| Required work |
Reproduce, word for word, all of the records; the pictures stay out.

Stored data entries
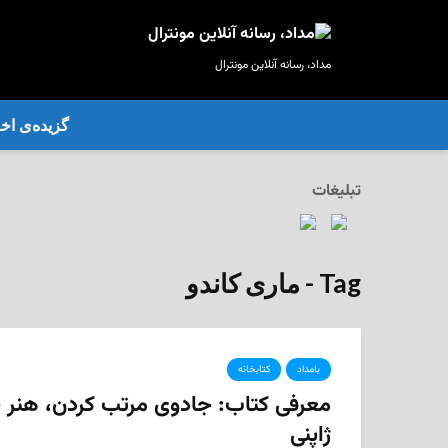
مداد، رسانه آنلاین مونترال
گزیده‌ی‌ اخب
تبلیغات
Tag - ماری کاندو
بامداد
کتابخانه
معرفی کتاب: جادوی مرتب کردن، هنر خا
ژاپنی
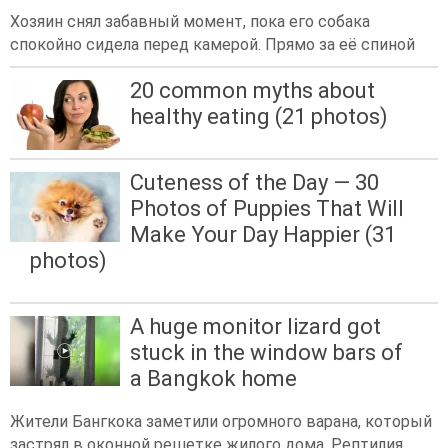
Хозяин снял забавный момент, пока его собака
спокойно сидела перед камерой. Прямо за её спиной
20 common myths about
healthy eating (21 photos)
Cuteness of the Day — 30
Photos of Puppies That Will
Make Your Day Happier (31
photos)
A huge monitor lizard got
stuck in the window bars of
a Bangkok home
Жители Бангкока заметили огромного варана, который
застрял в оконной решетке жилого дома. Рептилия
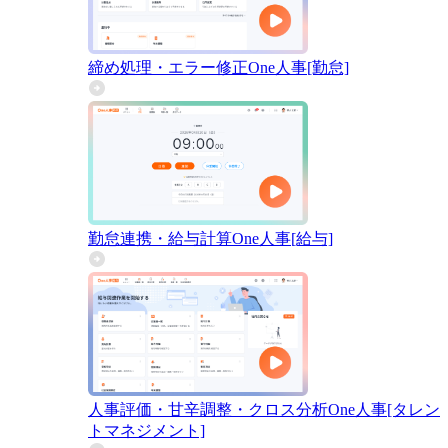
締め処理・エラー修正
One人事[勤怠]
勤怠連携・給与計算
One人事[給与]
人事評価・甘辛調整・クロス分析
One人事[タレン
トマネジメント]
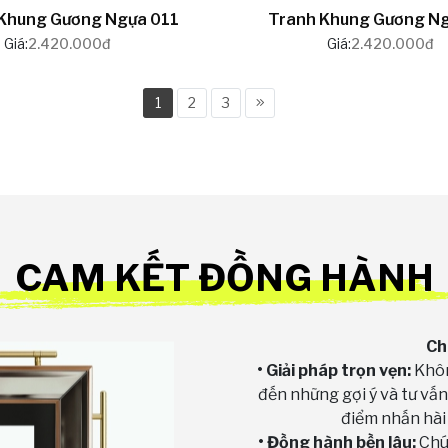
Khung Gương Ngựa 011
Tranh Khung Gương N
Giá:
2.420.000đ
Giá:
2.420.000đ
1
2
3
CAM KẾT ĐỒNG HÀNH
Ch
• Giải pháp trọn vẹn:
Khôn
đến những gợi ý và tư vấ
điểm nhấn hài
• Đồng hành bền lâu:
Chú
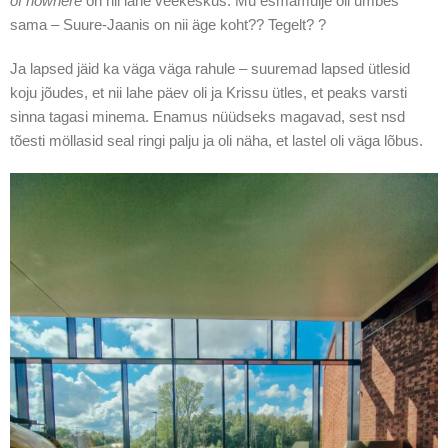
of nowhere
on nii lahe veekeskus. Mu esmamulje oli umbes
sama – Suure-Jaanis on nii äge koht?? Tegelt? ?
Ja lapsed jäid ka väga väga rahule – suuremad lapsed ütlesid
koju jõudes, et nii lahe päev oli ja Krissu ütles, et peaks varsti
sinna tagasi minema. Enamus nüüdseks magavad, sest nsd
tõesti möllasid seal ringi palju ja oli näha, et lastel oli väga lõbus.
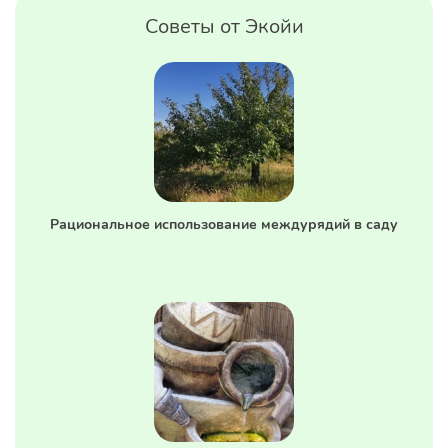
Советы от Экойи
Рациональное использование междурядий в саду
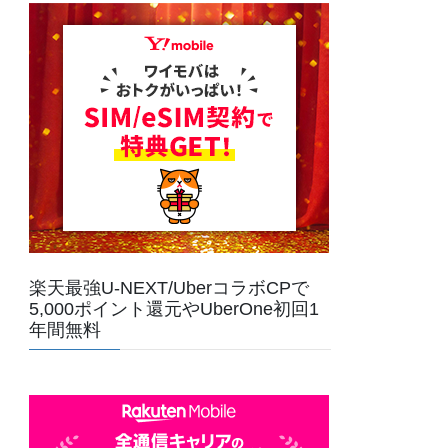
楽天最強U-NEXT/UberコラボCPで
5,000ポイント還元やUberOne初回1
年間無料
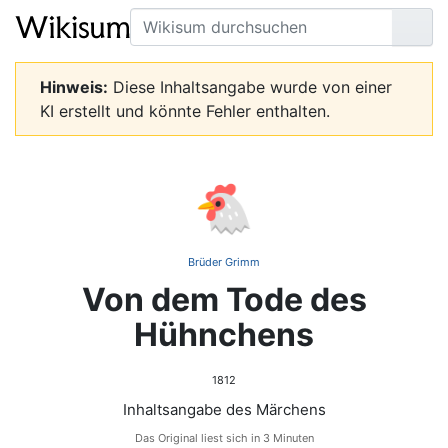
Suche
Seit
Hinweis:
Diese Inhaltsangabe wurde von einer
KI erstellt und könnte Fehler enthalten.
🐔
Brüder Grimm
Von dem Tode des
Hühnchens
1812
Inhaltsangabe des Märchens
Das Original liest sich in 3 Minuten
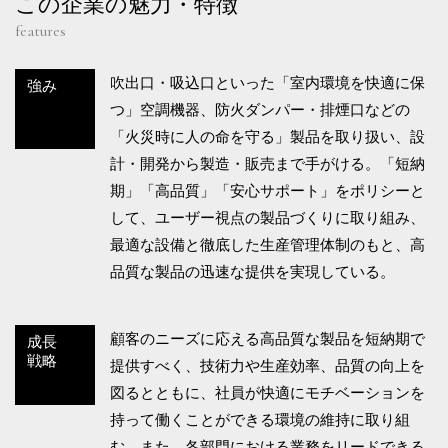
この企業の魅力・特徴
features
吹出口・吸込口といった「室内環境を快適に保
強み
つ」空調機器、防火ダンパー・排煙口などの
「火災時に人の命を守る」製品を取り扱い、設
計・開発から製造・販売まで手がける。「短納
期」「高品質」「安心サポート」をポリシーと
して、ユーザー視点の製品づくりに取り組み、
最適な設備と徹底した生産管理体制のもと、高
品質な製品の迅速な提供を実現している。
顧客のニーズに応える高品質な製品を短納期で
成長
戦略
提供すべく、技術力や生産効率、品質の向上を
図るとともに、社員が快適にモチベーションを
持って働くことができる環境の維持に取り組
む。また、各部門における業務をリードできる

| Task answer |
مداد، رسانه آنلاین مونترال
گزیده‌ی‌ اخب
تبلیغات
Tag - ماری کاندو
بامداد
کتابخانه
معرفی کتاب: جادوی مرتب کردن، هنر خا
ژاپنی
Хозяин снял забавный момент, пока его собака
спокойно сидела перед камерой. Прямо за её спиной
20 common myths about
healthy eating (21 photos)
Cuteness of the Day — 30
Photos of Puppies That Will
Make Your Day Happier (31
photos)
A huge monitor lizard got
stuck in the window bars of
a Bangkok home
Жители Бангкока заметили огромного варана, который
застрял в оконной решетке жилого дома. Рептилия
締め処理・エラー修正
One人事[勤怠]
勤怠連携・給与計算
One人事[給与]
人事評価・甘辛調整・クロス分析
One人事[タレン
トマネジメント]
Khung Gương Ngựa 011
Tranh Khung Gương N
Giá:
2.420.000đ
Giá:
2.420.000đ
1
2
3
CAM KẾT ĐỒNG HÀNH
Ch
• Giải pháp trọn vẹn:
Khôn
đến những gợi ý và tư vấ
điểm nhấn hài
• Đồng hành bền lâu:
Chú
of nowhere
on nii lahe veekeskus. Mu esmamulje oli umbes
sama – Suure-Jaanis on nii äge koht?? Tegelt? ?
Ja lapsed jäid ka väga väga rahule – suuremad lapsed ütlesid
koju jõudes, et nii lahe päev oli ja Krissu ütles, et peaks varsti
sinna tagasi minema. Enamus nüüdseks magavad, sest nsd
tõesti möllasid seal ringi palju ja oli näha, et lastel oli väga lõbus.
Советы от Экойи
Рациональное использование междурядий в саду
楽天最強U-NEXT/UberコラボCPで
5,000ポイント還元やUberOne初回1
年間無料
Suche
Seit
Hinweis:
Diese Inhaltsangabe wurde von einer
KI erstellt und könnte Fehler enthalten.
🐔
Brüder Grimm
Von dem Tode des
Hühnchens
1812
Inhaltsangabe des Märchens
Das Original liest sich in 3 Minuten
この企業の魅力・特徴
features
吹出口・吸込口といった「室内環境を快適に保
強み
つ」空調機器、防火ダンパー・排煙口などの
「火災時に人の命を守る」製品を取り扱い、設
計・開発から製造・販売まで手がける。「短納
期」「高品質」「安心サポート」をポリシーと
して、ユーザー視点の製品づくりに取り組み、
最適な設備と徹底した生産管理体制のもと、高
品質な製品の迅速な提供を実現している。
顧客のニーズに応える高品質な製品を短納期で
成長
戦略
提供すべく、技術力や生産効率、品質の向上を
図るとともに、社員が快適にモチベーションを
持って働くことができる環境の維持に取り組
む。また、各部門における業務をリードできる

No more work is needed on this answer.